Het huidige voedselsysteem moest toch al op de schop. Van een landbouw die ten koste gaat van natuur, milieu, mens en dier naar een landbouw die de natuur versterkt, de bodem verrijkt, dierenwelzijn voorop stelt en de boer een eerlijke prijs betaalt. Minder mondiaal, meer lokaal. Minder intensieve veehouders en massaproductie, meer biomaterialen voor bijvoorbeeld de verpakkingsindustrie of de huizensector.

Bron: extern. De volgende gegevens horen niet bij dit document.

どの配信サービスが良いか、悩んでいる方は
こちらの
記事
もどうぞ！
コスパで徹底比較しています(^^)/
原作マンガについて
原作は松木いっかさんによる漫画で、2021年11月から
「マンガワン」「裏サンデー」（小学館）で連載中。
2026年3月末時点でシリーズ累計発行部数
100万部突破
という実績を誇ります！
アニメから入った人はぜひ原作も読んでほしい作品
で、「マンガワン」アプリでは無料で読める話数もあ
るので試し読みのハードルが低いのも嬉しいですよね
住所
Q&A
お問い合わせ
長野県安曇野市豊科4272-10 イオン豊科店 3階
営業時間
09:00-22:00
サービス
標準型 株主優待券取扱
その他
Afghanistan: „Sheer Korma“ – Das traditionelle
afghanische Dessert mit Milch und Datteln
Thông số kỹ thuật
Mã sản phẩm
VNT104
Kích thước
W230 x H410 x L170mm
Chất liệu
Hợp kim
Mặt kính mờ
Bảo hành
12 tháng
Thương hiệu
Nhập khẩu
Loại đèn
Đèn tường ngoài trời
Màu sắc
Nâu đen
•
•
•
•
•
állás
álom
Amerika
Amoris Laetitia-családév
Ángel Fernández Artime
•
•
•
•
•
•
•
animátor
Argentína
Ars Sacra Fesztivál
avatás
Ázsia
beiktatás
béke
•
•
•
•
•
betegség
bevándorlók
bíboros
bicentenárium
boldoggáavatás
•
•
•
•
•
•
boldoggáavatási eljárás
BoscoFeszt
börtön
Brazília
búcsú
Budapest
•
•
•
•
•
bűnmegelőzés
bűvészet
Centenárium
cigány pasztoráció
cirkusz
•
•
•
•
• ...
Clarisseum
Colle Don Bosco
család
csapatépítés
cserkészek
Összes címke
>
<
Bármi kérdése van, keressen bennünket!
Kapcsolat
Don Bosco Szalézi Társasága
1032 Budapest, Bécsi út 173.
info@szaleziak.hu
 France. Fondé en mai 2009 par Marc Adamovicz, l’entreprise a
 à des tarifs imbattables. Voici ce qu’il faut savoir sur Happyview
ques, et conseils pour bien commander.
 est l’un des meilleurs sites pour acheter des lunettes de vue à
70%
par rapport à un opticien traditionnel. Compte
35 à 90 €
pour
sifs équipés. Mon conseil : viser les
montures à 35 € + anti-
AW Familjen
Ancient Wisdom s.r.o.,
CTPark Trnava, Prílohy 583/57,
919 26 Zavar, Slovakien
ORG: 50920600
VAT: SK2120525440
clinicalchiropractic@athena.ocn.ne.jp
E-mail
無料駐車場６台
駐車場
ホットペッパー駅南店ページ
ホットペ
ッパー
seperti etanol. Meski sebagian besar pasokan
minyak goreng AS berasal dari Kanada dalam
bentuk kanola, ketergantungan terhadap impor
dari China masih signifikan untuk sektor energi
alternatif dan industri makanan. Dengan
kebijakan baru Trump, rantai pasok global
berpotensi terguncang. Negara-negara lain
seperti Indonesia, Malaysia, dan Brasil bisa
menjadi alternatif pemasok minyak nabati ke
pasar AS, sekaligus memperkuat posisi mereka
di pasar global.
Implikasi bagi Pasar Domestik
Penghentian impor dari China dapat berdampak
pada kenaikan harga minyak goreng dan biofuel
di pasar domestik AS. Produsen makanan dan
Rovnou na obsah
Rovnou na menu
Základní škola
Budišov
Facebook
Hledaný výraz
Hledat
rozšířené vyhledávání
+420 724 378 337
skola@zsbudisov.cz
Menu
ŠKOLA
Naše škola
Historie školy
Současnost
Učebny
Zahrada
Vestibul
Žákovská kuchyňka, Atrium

5. de ruimtelijke transitie

We moeten gaan passen en meten in Nederland. Zonnepanelen, windturbines, voedsel, biomaterialen en heel veel huizen. Het zal allemaal ergens moeten staan, op een steeds kleiner stuk land door de stijgende zeespiegel. Waar gaan we dat allemaal doen? En wie bepaalt dat?

De roep om centrale regie vanuit de overheid werd de afgelopen jaren steeds luider. Inmiddels is er een minister voor Volkshuisvesting en Ruimtelijke Ordening in de vorm van Hugo de Jonge. We moeten niet terug naar de oude top-down structuur van vroeger, zegt Rotmans, maar coördinatie op centraal niveau is wel nodig. 

Zo kan samenleven met de natuur er over honderd jaar uitzien

lees het artikel

6. de financiële transitie

Vroeger, toen de banken nog filialen hadden in Lochem en Wormerveer, was de financiële sector op aarde om de reële economie te ondersteunen. Inmiddels is de sector ontspoord. Te groot, te veel schuld en 95 procent van het geld blijft in de virtuele economie om er nog meer geld van te maken.

Hoe temmen we het beest? Een doorbraak is er nog niet echt, maar wel haarscheurtjes binnen het systeem door initiatieven van onderop, zoals cryptomunten, de snelle groei van duurzame en digitale banken, de opkomst van crowdfunding, de opkomst van financiële coöperaties en decentrale verzekeringsvormen zoals broodfondsen. In elk geval moet het financiële systeem diverser en decentraler. Dat kan door banken op te breken, financiële transacties te belasten en bepaalde financiële producten te verbieden. Zodat de sector weer kan bijdragen aan het creëren van een betere wereld.

7. de onderwijstransitie

Vraag een docent met ervaring hoe die de afgelopen decennia het onderwijs heeft zien veranderen en zij schiet spontaan in een burn-out. Schaalvergroting, bureaucratie en top-down structuren zijn de grote boosdoeners. Of zoals Rotmans schrijft: vroeger had je op de middelbare school een rector, twee conrectoren (die ook les gaven) en een conciërge. Nu heb je een rector, een conrector, een onderwijscoördinator, een onderwijsplanner, onderwijsmonitoren en onderzoeksmonitoren.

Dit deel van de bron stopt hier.